Auch die gemeinnützige Bürgerstiftung Warstein und die Forstverwaltung der Stadt wollen diese Gelegenheit nutzen und ein künstlich trockengelegtes Moor zum Wohle des Natur- und Klimaschutzes wiederbeleben. Das Projektgebiet im südlich der Stadt gelegenen Naturschutzgebiet „Hamorsbruch und Quellbäche“ bietet dazu beste Voraussetzungen. Denn dort finden sich bis heute naturnahe Birken-Moorwälder, Erlenbrüche voller Torfmoose und Auwälder entlang frei fließender Bäche. Das Gebiet ist Heimat für Grauspecht und Schwarzstorch und gehört zu den ökologisch wertvollsten Landschaften Nordrhein-Westfalens.

Doch auch in Teilen des heute insgesamt mehr als 300 Hektar großen Naturschutzgebietes griff der Mensch tief in die Natur ein. Anfang des 20. Jahrhunderts wurde der Hamorsbruch entwässert, um Platz für wirtschaftlich nutzbare Fichtenforste zu schaffen. Entwässerungsgräben und Aufforstungen mit Nadelholz zerstörten nach und nach den ursprünglichen Hochmoorcharakter. Diesen nach dem weitgehenden Absterben der Fichten wiederherzustellen, ist das Ziel des Warsteiner Projekts. Doch bevor in den beiden zur Renaturierung ausgewählten Teilflächen „Im Hamor“ und „Leierspring“ wieder Frösche quaken, Libellen schwirren und Wollgräser blühen, steht den Fachleuten des Stadtforstes Warstein viel Arbeit ins Haus. 
 

Die größte Herausforderung liegt darin, den natürlichen Wasserhaushalt wiederherzustellen. Denn die einst zur Entwässerung angelegten Drainagegräben sorgen bis heute für einen raschen Wasserabfluss – fatal für alles, was im Moor lebt und gedeiht. Nicht weniger als 1.760 Meter Gräben müssen verschlossen werden. Geplant sind dazu drei Varianten: Auf 1.260 Meter Länge sollen die Gräben mit Hilfe von Baggern verfüllt werden, 500 Meter Entwässerungsgräben sollen mit Holzbohlen oder Erdplomben blockiert werden und an drei Stellen werden Holzbauwerke errichtet, um das Wasser in der Landschaft zu halten. 

Baumsamen per „Luftbrücke“

Parallel zu diesen Arbeiten soll die Natur selbst ins Geschehen eingreifen. Denn Bürgerverein und Stadtforst setzen auf Natur­verjüngung der Vegetation. Die ökologischen Startbedingungen sind dafür günstig: In der Umgebung haben sich gute Bestände heimischer Moor- und Karpatenbirken sowie Erlen erhalten. Damit ist die wichtigste Voraussetzung für eine natürliche Wiederbesiedlung über Samenflug gegeben. Auch das für die Bildung eines Hochmoores unerlässliche Torfmoos existiert noch in einigen Nischen.

Um den Prozess der Renaturierung möglichst verträglich zu gestalten, soll das Vorhaben über zwei Jahre gestreckt werden.

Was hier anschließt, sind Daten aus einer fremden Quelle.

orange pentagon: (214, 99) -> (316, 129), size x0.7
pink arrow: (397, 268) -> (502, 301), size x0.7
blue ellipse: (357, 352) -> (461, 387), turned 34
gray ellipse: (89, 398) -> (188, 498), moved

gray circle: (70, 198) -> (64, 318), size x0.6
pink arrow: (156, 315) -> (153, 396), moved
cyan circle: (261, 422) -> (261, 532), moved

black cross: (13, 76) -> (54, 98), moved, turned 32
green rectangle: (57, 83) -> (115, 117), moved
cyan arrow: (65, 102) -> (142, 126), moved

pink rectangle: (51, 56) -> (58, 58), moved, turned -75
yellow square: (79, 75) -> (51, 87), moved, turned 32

Bis zum Sommer 2027 sollen dann insgesamt 22 Hektar Hochmoor auf den beiden ausgewählten Projektflächen (wieder)entstehen. Damit auch Menschen die Rückkehr des Hochmoores erleben können, ist ein 600 Meter langer Steg durchs Moor geplant. 

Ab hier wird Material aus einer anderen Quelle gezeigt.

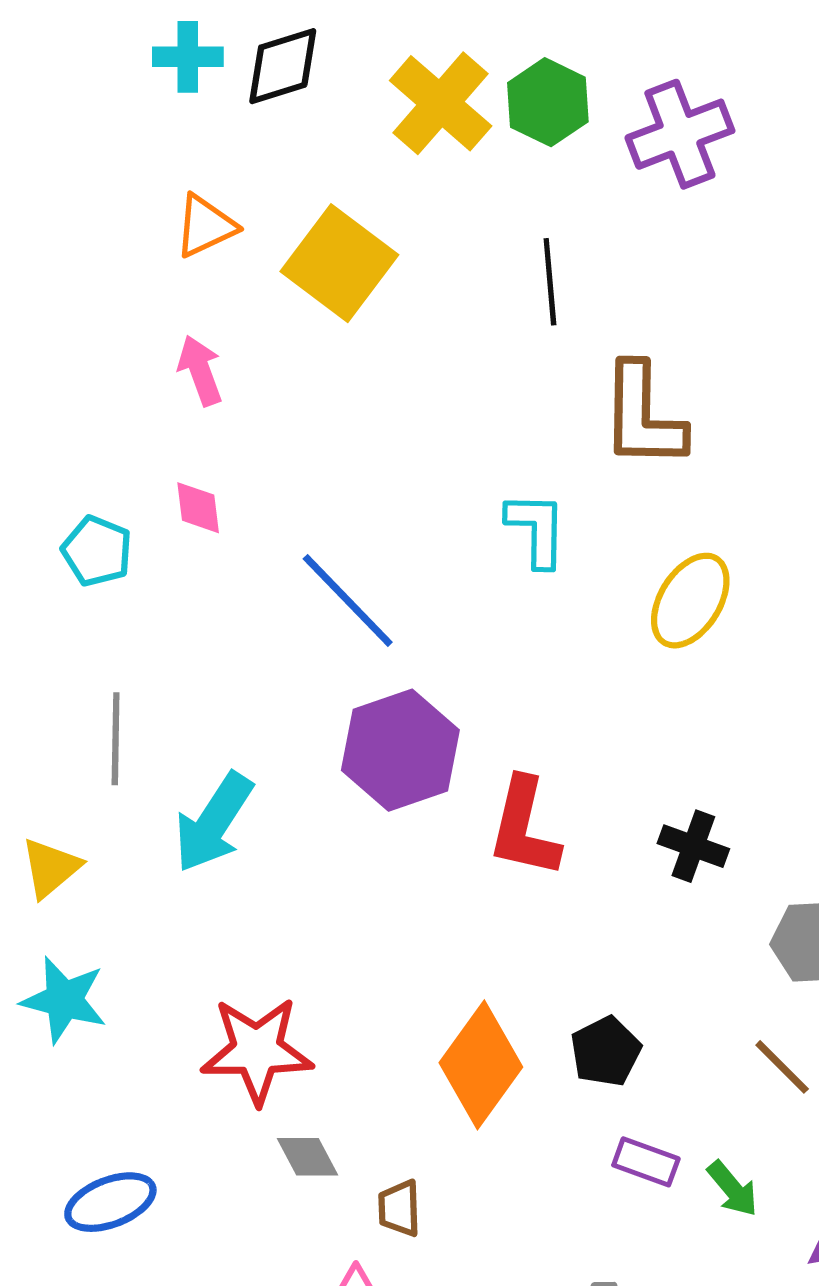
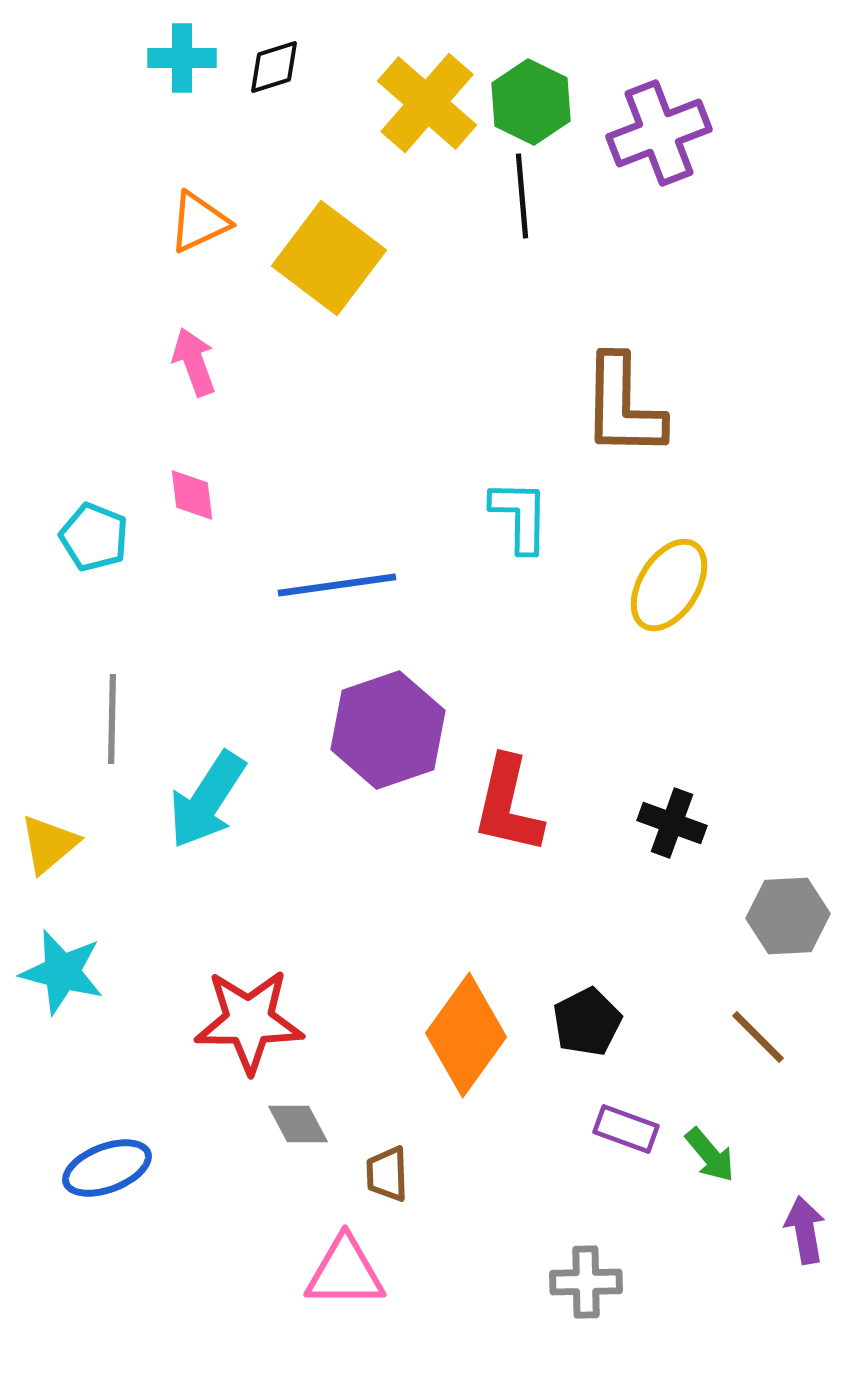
black diamond: (283, 66) -> (274, 67), size x0.7
black line: (550, 282) -> (522, 196), moved
blue line: (348, 601) -> (337, 585), turned -54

Auch für die NRW-Stiftung ist das Engagement für den Moorschutz seit vielen Jahren ein wichtiger Förderbereich. Denn Moore verbinden Natur- und Klimaschutz auf ideale Weise. Sie bieten vielen bedrohten Arten einen Lebensraum und speichern zugleich große Mengen Kohlenstoff. Die Arbeiten zur Renaturierung in Warstein fördert die NRW-Stiftung mit 175.000 Euro. 

Text: Thomas Krumenacker

Blickpunkt

Die NRW-Stiftung fördert das Renaturierungsprojekt im Warsteiner Hamorsbruch mit 175.000 Euro. Um auf 22 Hektar trockengelegter Moorfläche wieder ein lebendiges Hochmoor entstehen zu lassen, verschließen Bürgerstiftung und Stadtforst auf mehr als 1.700 Metern Drainagen und bauen Sperren in Gräben ein. So bleibt das Wasser im Gebiet und das Moor kehrt zurück.